[Extracted page text data]
= = = = =

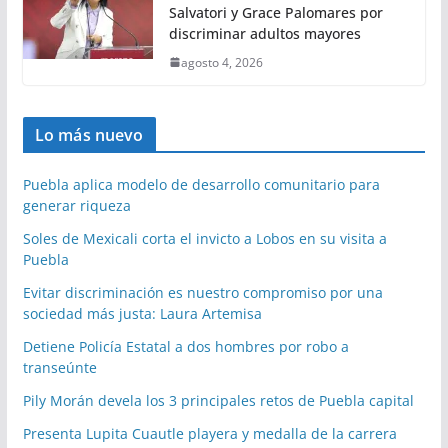
Salvatori y Grace Palomares por
discriminar adultos mayores
agosto 4, 2026
Lo más nuevo
Puebla aplica modelo de desarrollo comunitario para
generar riqueza
Soles de Mexicali corta el invicto a Lobos en su visita a
Puebla
Evitar discriminación es nuestro compromiso por una
sociedad más justa: Laura Artemisa
Detiene Policía Estatal a dos hombres por robo a
transeúnte
Pily Morán devela los 3 principales retos de Puebla capital
Presenta Lupita Cuautle playera y medalla de la carrera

= = = = =

BRIEF:
Please output each line above exactly and omit all images.

ANSWER SPACE:
Salvatori y Grace Palomares por
discriminar adultos mayores
agosto 4, 2026
Lo más nuevo
Puebla aplica modelo de desarrollo comunitario para
generar riqueza
Soles de Mexicali corta el invicto a Lobos en su visita a
Puebla
Evitar discriminación es nuestro compromiso por una
sociedad más justa: Laura Artemisa
Detiene Policía Estatal a dos hombres por robo a
transeúnte
Pily Morán devela los 3 principales retos de Puebla capital
Presenta Lupita Cuautle playera y medalla de la carrera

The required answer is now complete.